The printed result should hold only the lines from the opening of the data through the line bearing "іарного власника юридичної особи", exactly as given and without pictures.

══ THE INPUT ══

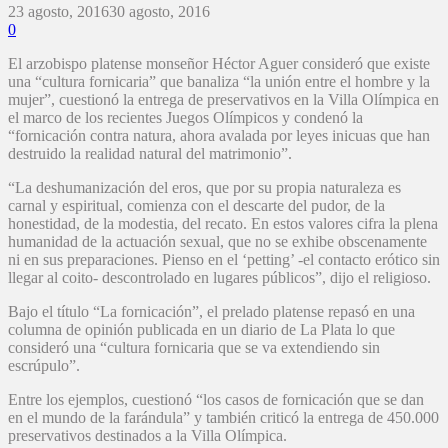
23 agosto, 2016
30 agosto, 2016
0
El arzobispo platense monseñor Héctor Aguer consideró que existe
una “cultura fornicaria” que banaliza “la unión entre el hombre y la
mujer”, cuestionó la entrega de preservativos en la Villa Olímpica en
el marco de los recientes Juegos Olímpicos y condenó la
“fornicación contra natura, ahora avalada por leyes inicuas que han
destruido la realidad natural del matrimonio”.
“La deshumanización del eros, que por su propia naturaleza es
carnal y espiritual, comienza con el descarte del pudor, de la
honestidad, de la modestia, del recato. En estos valores cifra la plena
humanidad de la actuación sexual, que no se exhibe obscenamente
ni en sus preparaciones. Pienso en el ‘petting’ -el contacto erótico sin
llegar al coito- descontrolado en lugares públicos”, dijo el religioso.
Bajo el título “La fornicación”, el prelado platense repasó en una
columna de opinión publicada en un diario de La Plata lo que
consideró una “cultura fornicaria que se va extendiendo sin
escrúpulo”.
Entre los ejemplos, cuestionó “los casos de fornicación que se dan
en el mundo de la farándula” y también criticó la entrega de 450.000
preservativos destinados a la Villa Olímpica.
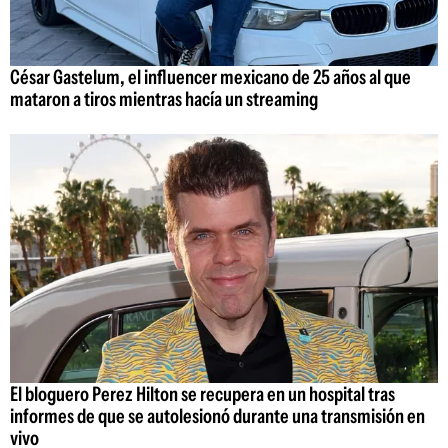
César Gastelum, el influencer mexicano de 25 años al que
mataron a tiros mientras hacía un streaming
El bloguero Perez Hilton se recupera en un hospital tras
informes de que se autolesionó durante una transmisión en
vivo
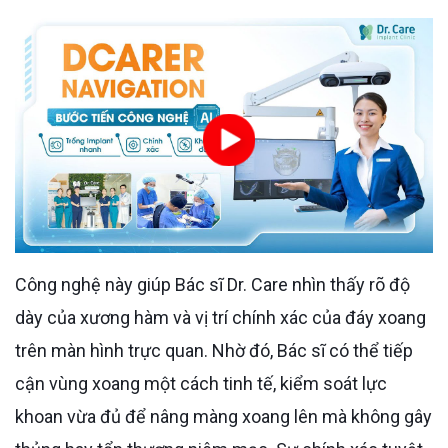
Công nghệ này giúp Bác sĩ Dr. Care nhìn thấy rõ độ
dày của xương hàm và vị trí chính xác của đáy xoang
trên màn hình trực quan. Nhờ đó, Bác sĩ có thể tiếp
cận vùng xoang một cách tinh tế, kiểm soát lực
khoan vừa đủ để nâng màng xoang lên mà không gây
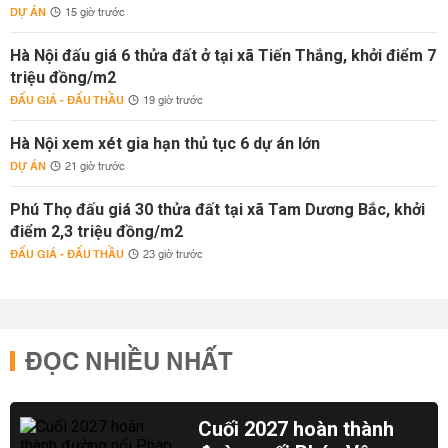
DỰ ÁN
15 giờ trước
Hà Nội đấu giá 6 thửa đất ở tại xã Tiến Thắng, khởi điểm 7
triệu đồng/m2
ĐẤU GIÁ - ĐẤU THẦU
19 giờ trước
Hà Nội xem xét gia hạn thủ tục 6 dự án lớn
DỰ ÁN
21 giờ trước
Phú Thọ đấu giá 30 thửa đất tại xã Tam Dương Bắc, khởi
điểm 2,3 triệu đồng/m2
ĐẤU GIÁ - ĐẤU THẦU
23 giờ trước
ĐỌC NHIỀU NHẤT
Cuối 2027 hoàn thành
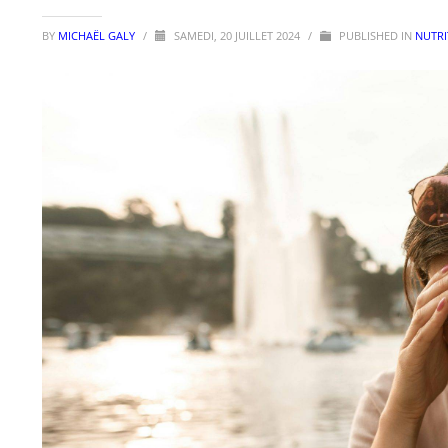
BY
MICHAËL GALY
/
SAMEDI, 20 JUILLET 2024
/
PUBLISHED IN
NUTRI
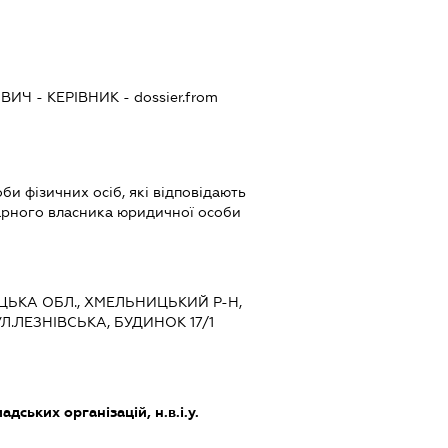
ОВИЧ
-
КЕРІВНИК
- dossier.from
би фізичних осіб, які відповідають
іарного власника юридичної особи
ИЦЬКА ОБЛ., ХМЕЛЬНИЦЬКИЙ Р-Н,
.ЛЕЗНІВСЬКА, БУДИНОК 17/1
дських організацій, н.в.і.у.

═══

EXERCISE SOLUTION:
23 agosto, 2016
30 agosto, 2016
0
El arzobispo platense monseñor Héctor Aguer consideró que existe
una “cultura fornicaria” que banaliza “la unión entre el hombre y la
mujer”, cuestionó la entrega de preservativos en la Villa Olímpica en
el marco de los recientes Juegos Olímpicos y condenó la
“fornicación contra natura, ahora avalada por leyes inicuas que han
destruido la realidad natural del matrimonio”.
“La deshumanización del eros, que por su propia naturaleza es
carnal y espiritual, comienza con el descarte del pudor, de la
honestidad, de la modestia, del recato. En estos valores cifra la plena
humanidad de la actuación sexual, que no se exhibe obscenamente
ni en sus preparaciones. Pienso en el ‘petting’ -el contacto erótico sin
llegar al coito- descontrolado en lugares públicos”, dijo el religioso.
Bajo el título “La fornicación”, el prelado platense repasó en una
columna de opinión publicada en un diario de La Plata lo que
consideró una “cultura fornicaria que se va extendiendo sin
escrúpulo”.
Entre los ejemplos, cuestionó “los casos de fornicación que se dan
en el mundo de la farándula” y también criticó la entrega de 450.000
preservativos destinados a la Villa Olímpica.
César Gastelum, el influencer mexicano de 25 años al que
mataron a tiros mientras hacía un streaming
El bloguero Perez Hilton se recupera en un hospital tras
informes de que se autolesionó durante una transmisión en
vivo
Công nghệ này giúp Bác sĩ Dr. Care nhìn thấy rõ độ
dày của xương hàm và vị trí chính xác của đáy xoang
trên màn hình trực quan. Nhờ đó, Bác sĩ có thể tiếp
cận vùng xoang một cách tinh tế, kiểm soát lực
khoan vừa đủ để nâng màng xoang lên mà không gây
DỰ ÁN
15 giờ trước
Hà Nội đấu giá 6 thửa đất ở tại xã Tiến Thắng, khởi điểm 7
triệu đồng/m2
ĐẤU GIÁ - ĐẤU THẦU
19 giờ trước
Hà Nội xem xét gia hạn thủ tục 6 dự án lớn
DỰ ÁN
21 giờ trước
Phú Thọ đấu giá 30 thửa đất tại xã Tam Dương Bắc, khởi
điểm 2,3 triệu đồng/m2
ĐẤU GIÁ - ĐẤU THẦU
23 giờ trước
ĐỌC NHIỀU NHẤT
Cuối 2027 hoàn thành
BY
MICHAËL GALY
/
SAMEDI, 20 JUILLET 2024
/
PUBLISHED IN
NUTRI
ОВИЧ
-
КЕРІВНИК
- dossier.from
би фізичних осіб, які відповідають
іарного власника юридичної особи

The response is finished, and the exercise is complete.